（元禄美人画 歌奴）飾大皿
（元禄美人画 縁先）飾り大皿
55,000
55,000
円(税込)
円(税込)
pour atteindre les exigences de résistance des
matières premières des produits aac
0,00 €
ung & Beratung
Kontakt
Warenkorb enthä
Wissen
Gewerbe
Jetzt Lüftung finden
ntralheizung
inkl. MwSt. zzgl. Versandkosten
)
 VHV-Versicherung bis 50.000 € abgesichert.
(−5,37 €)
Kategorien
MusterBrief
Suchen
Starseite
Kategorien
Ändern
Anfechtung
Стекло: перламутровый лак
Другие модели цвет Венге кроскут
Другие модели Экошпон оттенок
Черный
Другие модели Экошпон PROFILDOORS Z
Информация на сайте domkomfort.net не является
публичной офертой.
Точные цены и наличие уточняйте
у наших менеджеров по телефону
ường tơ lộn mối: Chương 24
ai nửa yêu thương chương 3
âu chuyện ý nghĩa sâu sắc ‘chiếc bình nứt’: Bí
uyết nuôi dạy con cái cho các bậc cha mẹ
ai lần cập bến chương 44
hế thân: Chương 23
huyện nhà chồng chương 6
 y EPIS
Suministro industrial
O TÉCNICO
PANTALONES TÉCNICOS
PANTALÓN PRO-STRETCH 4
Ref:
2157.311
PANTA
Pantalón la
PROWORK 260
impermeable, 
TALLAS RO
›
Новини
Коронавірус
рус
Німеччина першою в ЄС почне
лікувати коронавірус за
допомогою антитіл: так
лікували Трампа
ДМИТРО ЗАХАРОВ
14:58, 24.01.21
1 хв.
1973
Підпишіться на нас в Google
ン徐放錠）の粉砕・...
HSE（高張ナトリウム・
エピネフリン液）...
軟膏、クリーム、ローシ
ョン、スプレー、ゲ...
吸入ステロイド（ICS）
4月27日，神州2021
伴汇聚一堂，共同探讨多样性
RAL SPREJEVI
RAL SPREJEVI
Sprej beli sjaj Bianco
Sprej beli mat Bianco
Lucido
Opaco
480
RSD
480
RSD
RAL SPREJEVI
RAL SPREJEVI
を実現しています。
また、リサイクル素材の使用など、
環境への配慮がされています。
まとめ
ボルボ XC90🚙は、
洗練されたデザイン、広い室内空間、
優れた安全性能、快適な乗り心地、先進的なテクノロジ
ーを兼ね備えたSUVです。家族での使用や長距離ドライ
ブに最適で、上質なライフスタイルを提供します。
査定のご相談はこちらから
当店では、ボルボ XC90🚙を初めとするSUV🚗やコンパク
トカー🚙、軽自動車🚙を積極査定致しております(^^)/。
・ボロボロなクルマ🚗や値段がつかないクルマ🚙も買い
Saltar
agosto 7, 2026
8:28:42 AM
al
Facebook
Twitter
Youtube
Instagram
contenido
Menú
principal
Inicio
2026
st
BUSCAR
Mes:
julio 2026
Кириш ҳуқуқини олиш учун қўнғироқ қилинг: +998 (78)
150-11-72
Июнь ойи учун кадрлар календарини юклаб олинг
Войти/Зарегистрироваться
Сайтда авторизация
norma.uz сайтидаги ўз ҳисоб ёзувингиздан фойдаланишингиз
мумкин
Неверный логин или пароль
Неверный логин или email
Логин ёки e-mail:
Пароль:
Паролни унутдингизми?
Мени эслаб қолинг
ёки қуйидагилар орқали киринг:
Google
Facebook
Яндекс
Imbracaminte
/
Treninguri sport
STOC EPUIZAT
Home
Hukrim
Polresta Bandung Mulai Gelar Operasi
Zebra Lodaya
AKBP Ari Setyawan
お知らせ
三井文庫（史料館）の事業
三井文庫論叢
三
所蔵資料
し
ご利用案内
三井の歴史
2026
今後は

* * * * * * *

WHAT NEEDS TO BE DONE » Return the lines above precisely as they appear, beginning at the first line and ending at the line with "Другие модели цвет Венге кроскут", and nothing after it.

RESULT FOR THIS TASK »
（元禄美人画 歌奴）飾大皿
（元禄美人画 縁先）飾り大皿
55,000
55,000
円(税込)
円(税込)
pour atteindre les exigences de résistance des
matières premières des produits aac
0,00 €
ung & Beratung
Kontakt
Warenkorb enthä
Wissen
Gewerbe
Jetzt Lüftung finden
ntralheizung
inkl. MwSt. zzgl. Versandkosten
)
 VHV-Versicherung bis 50.000 € abgesichert.
(−5,37 €)
Kategorien
MusterBrief
Suchen
Starseite
Kategorien
Ändern
Anfechtung
Стекло: перламутровый лак
Другие модели цвет Венге кроскут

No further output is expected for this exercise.